(Stored items from a collection)
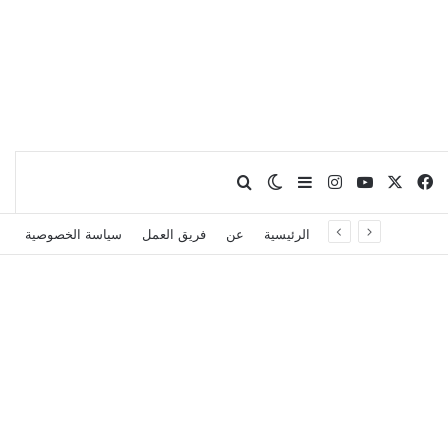
X
فيسبوك
يوتيوب
انستقرام
بحث عن
إضافة عمود جانبي
الوضع المظلم
الرئيسية
عن
فريق العمل
سياسة الخصوصية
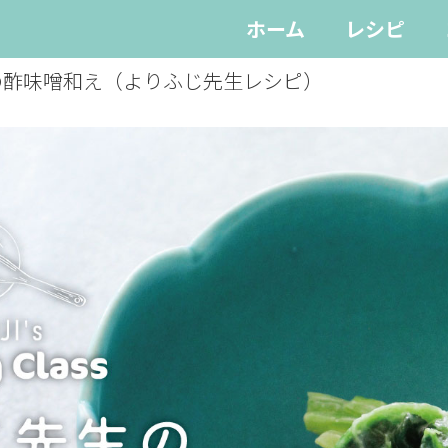
ホーム
レシピ
の酢味噌和え（よりふじ先生レシピ）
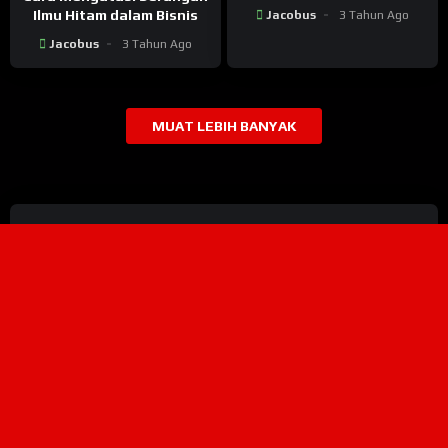
Ilmu Hitam dalam Bisnis
Jacobus
3 Tahun Ago
Jacobus
3 Tahun Ago
MUAT LEBIH BANYAK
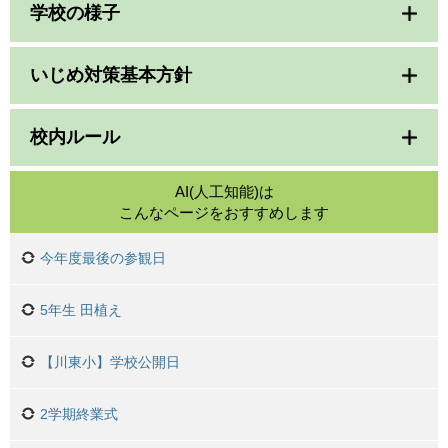
学校の様子
いじめ対策基本方針
校内ルール
AI(人工知能)は
こんなページをおすすめします
今年度最後の参観日
5年生 田植え
【川東小】学校公開日
2学期終業式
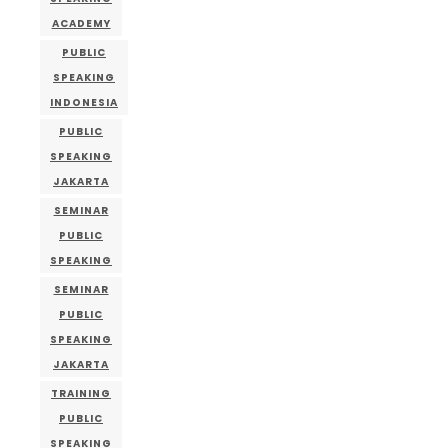
ACADEMY
PUBLIC
SPEAKING
INDONESIA
PUBLIC
SPEAKING
JAKARTA
SEMINAR
PUBLIC
SPEAKING
SEMINAR
PUBLIC
SPEAKING
JAKARTA
TRAINING
PUBLIC
SPEAKING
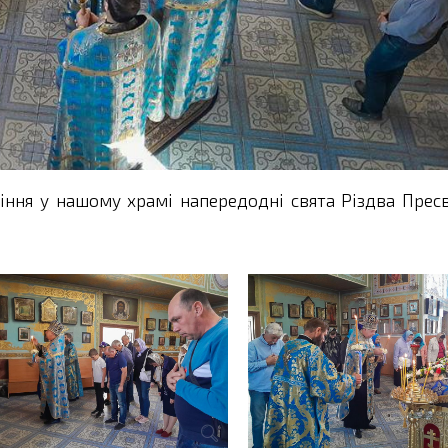
іння у нашому храмі напередодні свята Різдва Прес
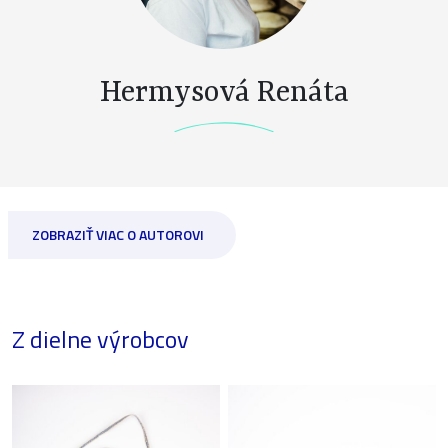
Hermysová Renáta
ZOBRAZIŤ VIAC O AUTOROVI
Z dielne výrobcov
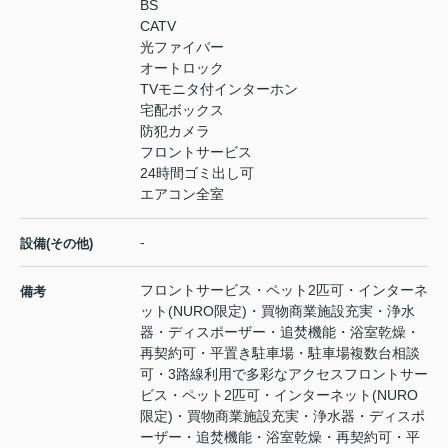
BS
CATV
光ファイバー
オートロック
TVモニタ付インターホン
宅配ボックス
防犯カメラ
フロントサービス
24時間ゴミ出し可
エアコン全室
-
設備(その他)
フロントサービス・ペット2匹可・インターネ
備考
ット(NURO限定)・買物商業施設充実・浄水
器・ディスポーザー・追焚機能・浴室乾燥・
再契約可・平置き駐車場・駐車場複数台相談
可・3路線利用で多彩なアクセスフロントサー
ビス・ペット2匹可・インターネット(NURO
限定)・買物商業施設充実・浄水器・ディスポ
ーザー・追焚機能・浴室乾燥・再契約可・平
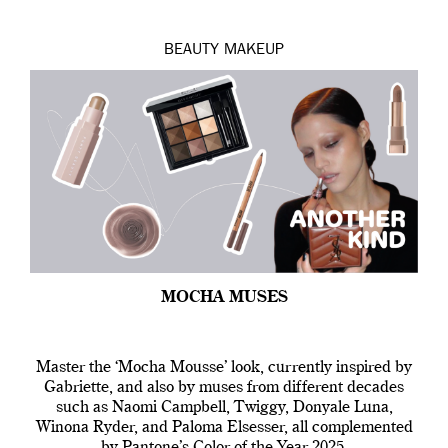
BEAUTY
MAKEUP
MOCHA MUSES
Master the ‘Mocha Mousse’ look, currently inspired by
Gabriette, and also by muses from different decades
such as Naomi Campbell, Twiggy, Donyale Luna,
Winona Ryder, and Paloma Elsesser, all complemented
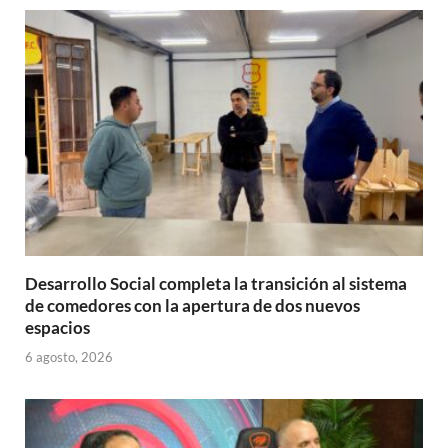
A
o
ar
p
o
ti
p
k
r
Desarrollo Social completa la transición al sistema
de comedores con la apertura de dos nuevos
espacios
6 agosto, 2026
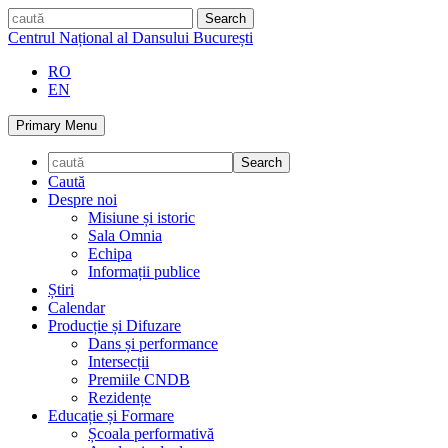
Skip
caută
to
Centrul Național al Dansului București
content
RO
EN
Primary Menu
Caută
Despre noi
Misiune și istoric
Sala Omnia
Echipa
Informații publice
Știri
Calendar
Producție și Difuzare
Dans și performance
Intersecții
Premiile CNDB
Rezidențe
Educație și Formare
Școala performativă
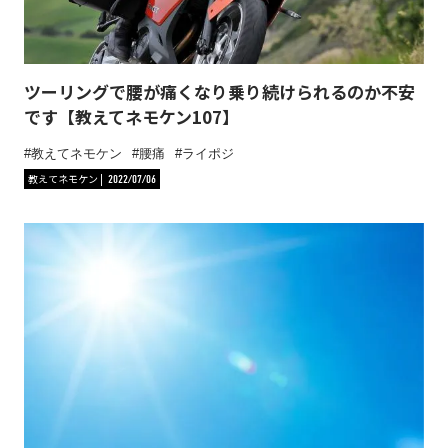
ツーリングで腰が痛くなり乗り続けられるのか不安
です【教えてネモケン107】
教えてネモケン
腰痛
ライポジ
教えてネモケン
2022/07/06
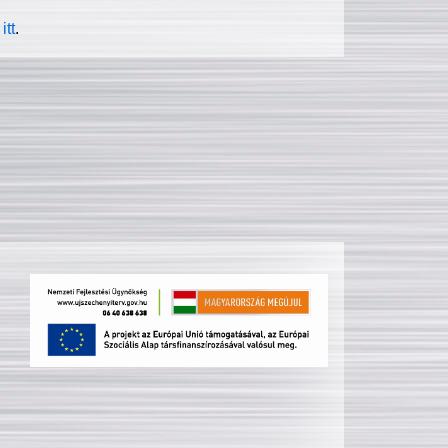
itt
.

**TRY IT:** What is needed is the number of lines in the data that hold the word "浴室乾燥", with nothing added.

**ANSWER BOX:** 2